» **Provided data**
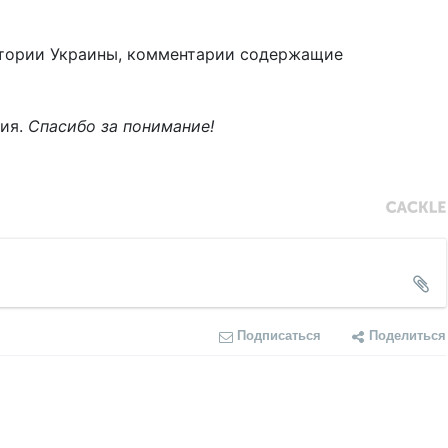
тории Украины, комментарии содержащие
ния.
Спасибо за понимание!
Подписаться
Поделиться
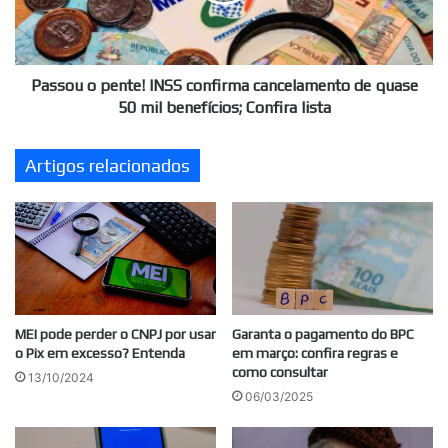
de
quase
50
mil
Passou o pente! INSS confirma cancelamento de quase
benefícios;
50 mil benefícios; Confira lista
Confira
lista
Artigos relacionados
MEI pode perder o CNPJ por usar
Garanta o pagamento do BPC
o Pix em excesso? Entenda
em março: confira regras e
como consultar
13/10/2024
06/03/2025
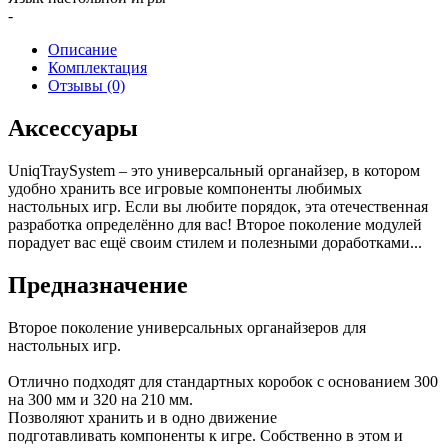
-
Описание
Комплектация
Отзывы (0)
Аксессуары
UniqTraySystem – это универсальный органайзер, в котором
удобно хранить все игровые компоненты любимых
настольных игр. Если вы любите порядок, эта отечественная
разработка определённо для вас! Второе поколение модулей
порадует вас ещё своим стилем и полезными доработками...
Предназначение
Второе поколение универсальных органайзеров для
настольных игр.
Отлично подходят для стандартных коробок с основанием 300
на 300 мм и 320 на 210 мм.
Позволяют хранить и в одно движение
подготавливать компоненты к игре. Собственно в этом и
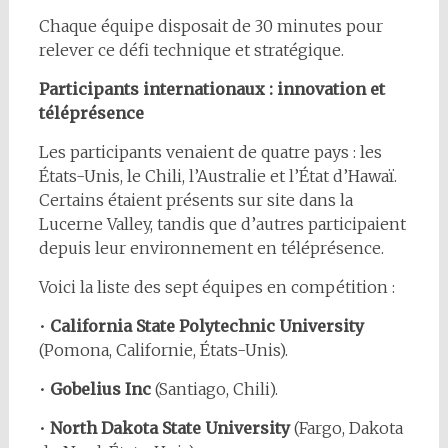
Chaque équipe disposait de 30 minutes pour
relever ce défi technique et stratégique.
Participants internationaux : innovation et
téléprésence
Les participants venaient de quatre pays : les
États-Unis, le Chili, l’Australie et l’État d’Hawaï.
Certains étaient présents sur site dans la
Lucerne Valley, tandis que d’autres participaient
depuis leur environnement en téléprésence.
Voici la liste des sept équipes en compétition :
•
California State Polytechnic University
(Pomona, Californie, États-Unis).
•
Gobelius Inc
(Santiago, Chili).
•
North Dakota State University
(Fargo, Dakota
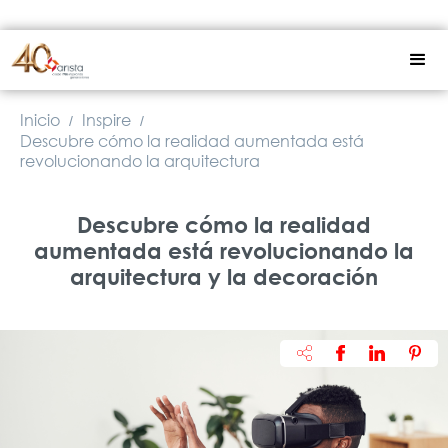
Inicio
Inspire
/
/
Descubre cómo la realidad aumentada está
revolucionando la arquitectura
Descubre cómo la realidad
aumentada está revolucionando la
arquitectura y la decoración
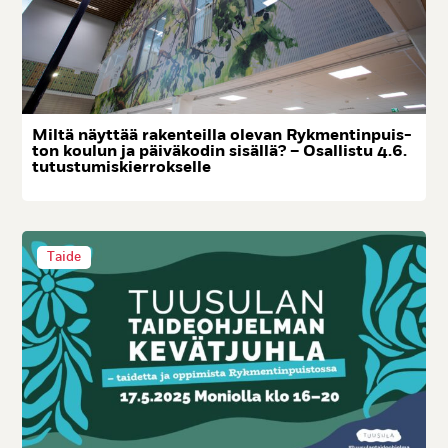
Mil­tä näyt­tää ra­ken­teil­la ole­van Ryk­men­tin­puis­
ton kou­lun ja päi­vä­ko­din si­säl­lä? – Osal­lis­tu 4.6.
tu­tus­tu­mis­kier­rok­sel­le
Taide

» **What to do**
Set down the entries exactly as they appear, with every picture left out.

» **Completed task**
тории Украины, комментарии содержащие
ния.
Спасибо за понимание!
Подписаться
Поделиться
de
quase
50
mil
Passou o pente! INSS confirma cancelamento de quase
benefícios;
50 mil benefícios; Confira lista
Confira
lista
Artigos relacionados
MEI pode perder o CNPJ por usar
Garanta o pagamento do BPC
o Pix em excesso? Entenda
em março: confira regras e
como consultar
13/10/2024
06/03/2025
-
Описание
Комплектация
Отзывы (0)
Аксессуары
UniqTraySystem – это универсальный органайзер, в котором
удобно хранить все игровые компоненты любимых
настольных игр. Если вы любите порядок, эта отечественная
разработка определённо для вас! Второе поколение модулей
порадует вас ещё своим стилем и полезными доработками...
Предназначение
Второе поколение универсальных органайзеров для
настольных игр.
Отлично подходят для стандартных коробок с основанием 300
на 300 мм и 320 на 210 мм.
Позволяют хранить и в одно движение
подготавливать компоненты к игре. Собственно в этом и
Chaque équipe disposait de 30 minutes pour
relever ce défi technique et stratégique.
Participants internationaux : innovation et
téléprésence
Les participants venaient de quatre pays : les
États-Unis, le Chili, l’Australie et l’État d’Hawaï.
Certains étaient présents sur site dans la
Lucerne Valley, tandis que d’autres participaient
depuis leur environnement en téléprésence.
Voici la liste des sept équipes en compétition :
•
California State Polytechnic University
(Pomona, Californie, États-Unis).
•
Gobelius Inc
(Santiago, Chili).
•
North Dakota State University
(Fargo, Dakota
Inicio
Inspire
/
/
Descubre cómo la realidad aumentada está
revolucionando la arquitectura
Descubre cómo la realidad
aumentada está revolucionando la
arquitectura y la decoración
Mil­tä näyt­tää ra­ken­teil­la ole­van Ryk­men­tin­puis­
ton kou­lun ja päi­vä­ko­din si­säl­lä? – Osal­lis­tu 4.6.
tu­tus­tu­mis­kier­rok­sel­le
Taide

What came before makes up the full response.